The relative sizes of the red and green bars can be used to make an educated call on whether to roll out the variant or not (going beyond p-values and relying entirely on confidence intervals is beyond the scope of this post, but I may cover it in future).

Conclusion

So, we managed to (closely) replicate the p-value we got from the traditional approach using bootstrapping. Let’s compare:

  • Both approaches gave us similar test results - we feel confident rolling out the variant.
  • For the traditional approach, we needed to understand the nature of the measure and distributions before knowing which hypothesis test to apply.
  • For bootstrapping, it doesn’t matter, we just run the procedure.
  • For bootstrapping, we also get confidence intervals and a distribution of the likely uplift values to interpret.

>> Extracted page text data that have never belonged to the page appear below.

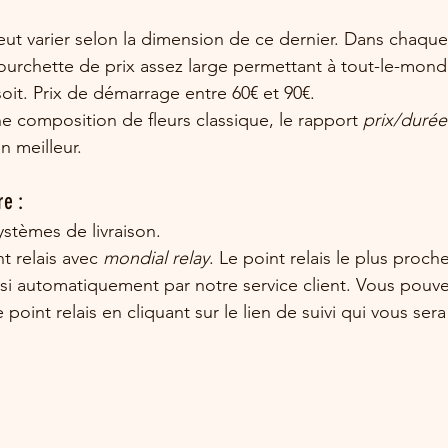
eut varier selon la dimension de ce dernier. Dans chaque
ourchette de prix assez large permettant à tout-le-monde
oit. Prix de démarrage entre 60€ et 90€.
 composition de fleurs classique, le rapport 
prix/durée
n meilleur.
re :
tèmes de livraison. 
t relais avec 
mondial relay
. Le point relais le plus proch
si automatiquement par notre service client. Vous pouve
point relais en cliquant sur le lien de suivi qui vous s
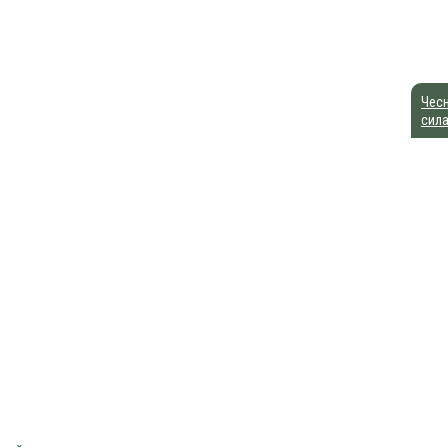
Чесн
сил
совый ликер «Малибу»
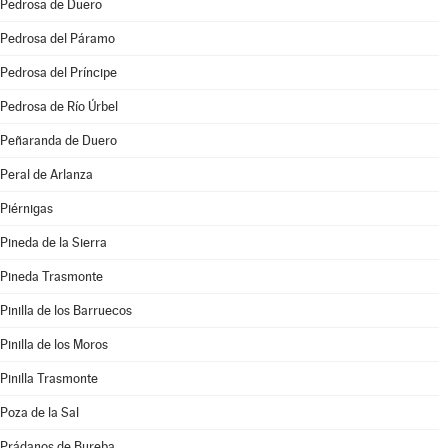
Pedrosa de Duero
Pedrosa del Páramo
Pedrosa del Príncipe
Pedrosa de Río Úrbel
Peñaranda de Duero
Peral de Arlanza
Piérnigas
Pineda de la Sierra
Pineda Trasmonte
Pinilla de los Barruecos
Pinilla de los Moros
Pinilla Trasmonte
Poza de la Sal
Prádanos de Bureba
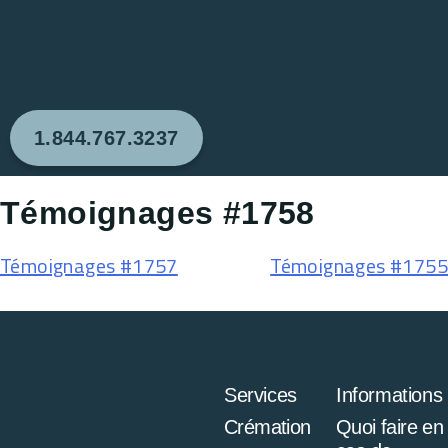
1.844.767.3237
Témoignages #1758
Témoignages #1757
Témoignages #1755
Services
Informations
Crémation
Quoi faire en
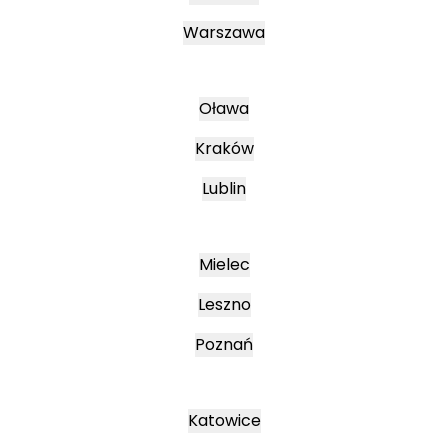
Warszawa
Oława
Kraków
Lublin
Mielec
Leszno
Poznań
Katowice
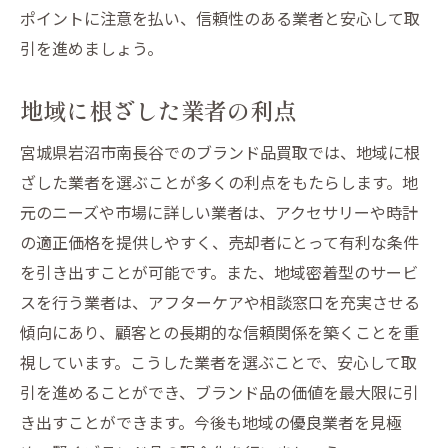
ポイントに注意を払い、信頼性のある業者と安心して取
引を進めましょう。
地域に根ざした業者の利点
宮城県岩沼市南長谷でのブランド品買取では、地域に根
ざした業者を選ぶことが多くの利点をもたらします。地
元のニーズや市場に詳しい業者は、アクセサリーや時計
の適正価格を提供しやすく、売却者にとって有利な条件
を引き出すことが可能です。また、地域密着型のサービ
スを行う業者は、アフターケアや相談窓口を充実させる
傾向にあり、顧客との長期的な信頼関係を築くことを重
視しています。こうした業者を選ぶことで、安心して取
引を進めることができ、ブランド品の価値を最大限に引
き出すことができます。今後も地域の優良業者を見極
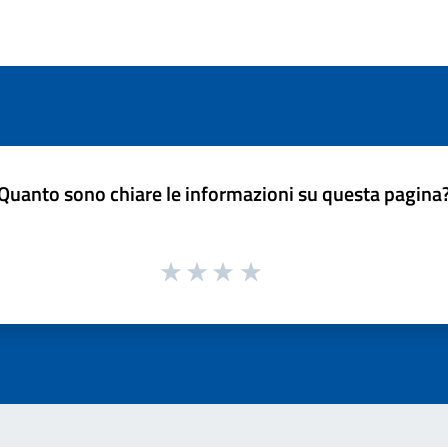
Quanto sono chiare le informazioni su questa pagina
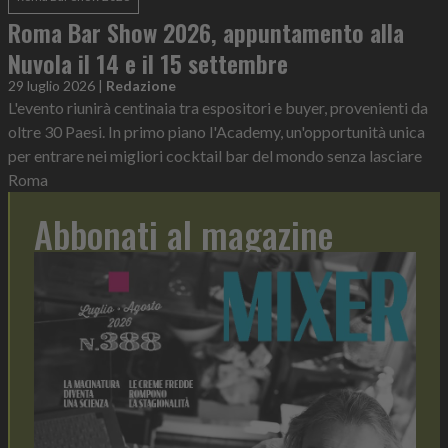
Roma Bar Show 2026, appuntamento alla
Nuvola il 14 e il 15 settembre
29 luglio 2026
|
Redazione
L'evento riunirà centinaia tra espositori e buyer, provenienti da
oltre 30 Paesi. In primo piano l'Academy, un'opportunità unica
per entrare nei migliori cocktail bar del mondo senza lasciare
Roma
Abbonati al magazine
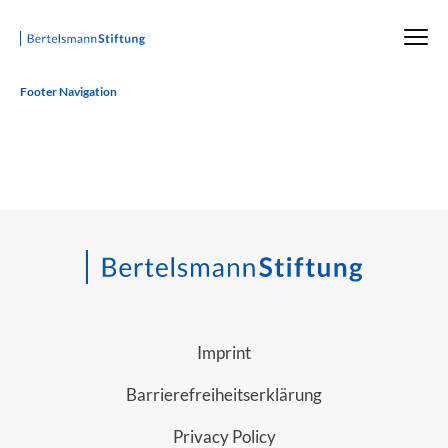
Startseite
Footer Navigation
Imprint
Barrierefreiheitserklärung
Privacy Policy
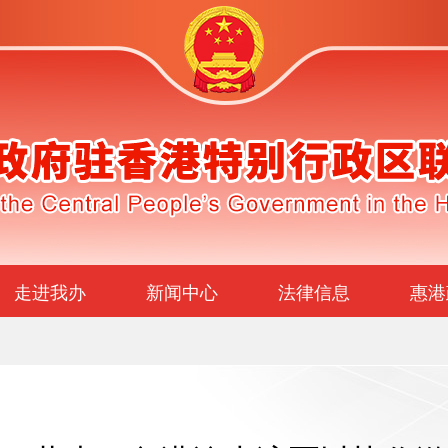
走进我办
新闻中心
法律信息
惠港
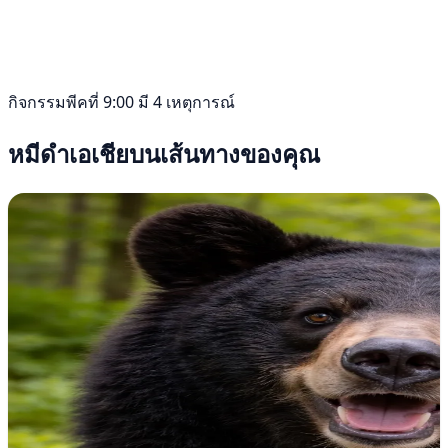
กิจกรรมพีคที่ 9:00 มี 4 เหตุการณ์
หมีดำเอเชียบนเส้นทางของคุณ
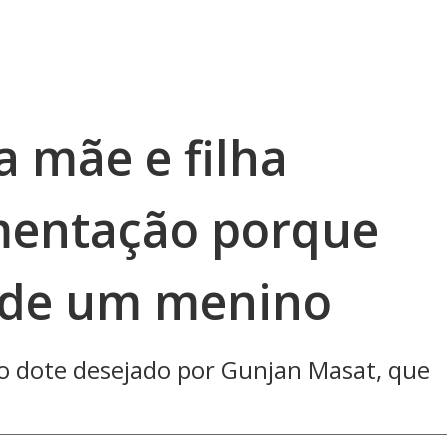
 mãe e filha
entação porque
i de um menino
o dote desejado por Gunjan Masat, que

Some interesting things to note about bootstrapping for confidence bounds and p-values

  1. The p-value you generate will only have a precision of roughly the inverse of the number of bootstrapping iterations you use. So, if you’d like to evaluate the significance at a level of 0.05, you’ll need at least 20 simulations (and you should always aim for far, far more, given the randomness aspect that affects this).
  2. Confidence intervals are similarly affected, since they’re just the quantiles of the bootstrapped measures, so having more bootstrap iterations will make these a little smoother (especially if you want more granular confidence bounds or distributions of the measure).

Useful links:

  1. https://statisticsbyjim.com/hypothesis-testing/hypothesis-tests-confidence-intervals-levels/
    Explains that the p-value and confidence intervals always agree.
  2. https://statisticsbyjim.com/hypothesis-testing/bootstrapping/
    Describes bootstrapping and confidence bounds.

Footnotes

  1. The question of whether you can bootstrap the A/B test and interpret the number of times the control beats the variant as a p-value is something I can’t find consensus on.
    You can easily find people essentially saying “Yes! This is equivalent!” and people saying “No! You need to do something different!2.
    I’m not entirely sure where I fall on this. I will say that where I’ve been able to replicate my bootstrap findings using traditional approaches, they’ve always agreed. This is from an admittedly small sample size of a few dozen A/B tests, and all in the product feature testing domain, with moderately large sample sizes (tens of thousands at least). So, it may be that the p-value from a traditional approach and the $1-\alpha$ bootstrapping approach just happens to match in many/most scenarios, but that this approach breaks down in some edge cases.
    I’m also open to the interpretation that I’m doing something subtly wrong - if you know what this is, let me know! 

  2. The alternate approaches suggested are usually just variants on bootstrapping: a permutation test and a mean-shift. I haven’t really tried these out, but I may do a numerical comparison of these approaches for some standard problems.